Re: QUERY Verb Proposal from henry.story@bblfish.net on 2015-01-20 (public-ldp-wg@w3.org from January 2015)

From: <henry.story@bblfish.net>
Date: Tue, 20 Jan 2015 15:00:06 +0100
To: Yves Lafon <ylafon@w3.org>
Cc: Sandro Hawke <sandro@w3.org>, ashok malhotra <ashok.malhotra@oracle.com>, public-ldp-wg@w3.org
Message-Id: <C825662A-09FC-40BF-8DB3-F01151AD1606@bblfish.net>
> On 20 Jan 2015, at 14:22, Yves Lafon <ylafon@w3.org> wrote:
> 
> On Tue, 20 Jan 2015, henry.story@bblfish.net wrote:
> 
>>> One of the reasons the HTTP WG is very unlikely to standardize this is that there's so little technical advantage to doing this with a new verb (at least as far as I can see).  The main reasons would be queries > 2k, but your saved queries solve that, and allowing intermediate nodes to understand and cache based on query semantics, ... and MAYBE the Get option would allow that.
>> 
>> Some of the disadvantages of your approach I can think of at present:
>> 
>> ? Queries are limited to < 2k
> Source?
> 
> http://tools.ietf.org/html/rfc7230#section-3.1.1
> <<
>  HTTP does not place a predefined limit on the length of a
>  request-line, as described in Section 2.5.  A server that receives a
>  method longer than any that it implements SHOULD respond with a 501
>  (Not Implemented) status code.  A server that receives a request-target
>  longer than any URI it wishes to parse MUST respond with a 414 (URI Too
>  Long) status code (see Section 6.5.12 of [RFC7231]).
> 
>  Various ad hoc limitations on request-line length are found in
>  practice.  It is RECOMMENDED that all HTTP senders and recipients
>  support, at a minimum, request-line lengths of 8000 octets.

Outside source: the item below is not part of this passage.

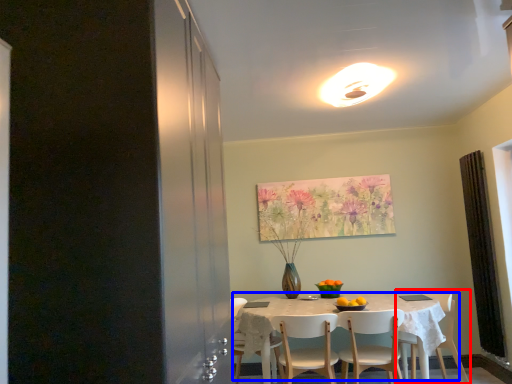 Question: Which object is further to the camera taking this photo, chair (highlighted by a red box) or kitchen & dining room table (highlighted by a blue box)?

Choices:
 (A) chair
 (B) kitchen & dining room table

Answer: (A) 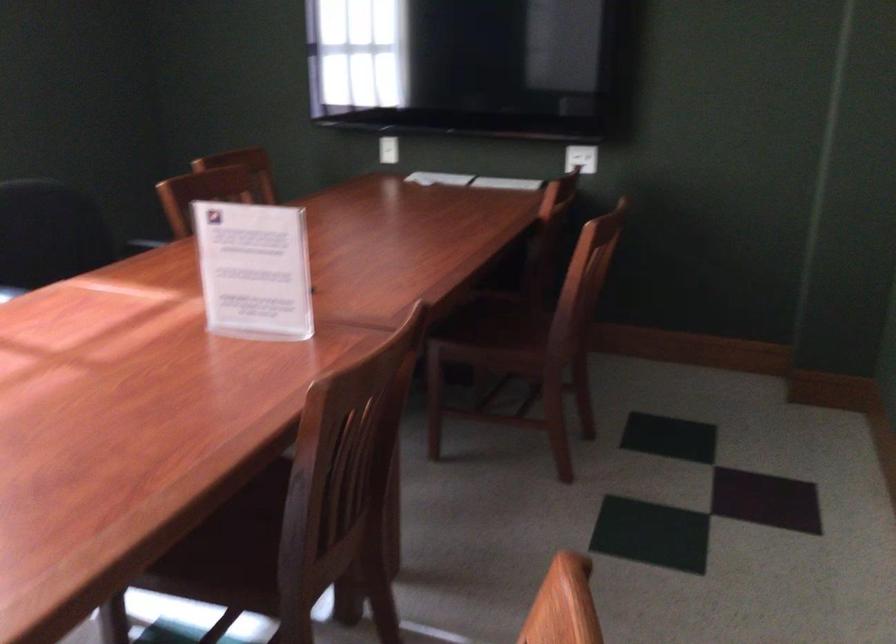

Things may have changed. When I worked at AltaVista in 2001 there was a 
limit of 2k for URL due  old proxies, etc... Still there is a limit as
indicated there, and there has to be one, or else denial of service attacks
through creation of infinitely long URIs would be all to easy. ( I broke
a server once by just sending it infinitely long headers, via a shell
script :-)

Consider also that you may be using a large number of ontologies which 
you need to use the prefix for which you have then to encode and which you have
to paste onto your intial query URL. It should be clear that  to put URLs inside 
of URLs you are going to end up breaking the limit above.

> 
>> ? URLs are no longer opaque. You can see this by considering the following:
>> - if a cache wants to use the query URL to build up a partial representation of
>> the original document, it would need to parse the query URL. So we end up with mime
>> type information in the URL.
> URL templates anyone? <http://tools.ietf.org/html/rfc6570>

To mandate that breaks web architecture and is bad for security. 
What if you want to develop URLs that are as opaque as possible 
to avoid people reading links being able to determine what it is 
referring to? 
This type of things works for form based queries because the
form is generated by the server that then is going to parse the 
query. If you want an open web where any service can make a query
then you need something more generic than that. If you make it as
generic as the QUERY verb proposed here, then you end up putting
a language into the URL with a mime type as indeed was proposed by
Sandro.

URL encoding SPARQL queries is just ugly for any number of reasons.

> 
>> - If the cache sees the query URL but does not know that the original resource
>> is pointing to it, then it cannot build up the cache ( and it cannot know this
>> without itself doing a GET on the original URL, because otherwise how would it deal
>> with lying resources that claim to be partial representations of other URLs? )
>> ? URL explosion: one ends up with a lot more URLs - and hence resource - than needed,
>> with most resources being just partial representation of resources, instead of
>> building up slowly complete representation of resources.
> Querying something on the web using URIs is hardly new.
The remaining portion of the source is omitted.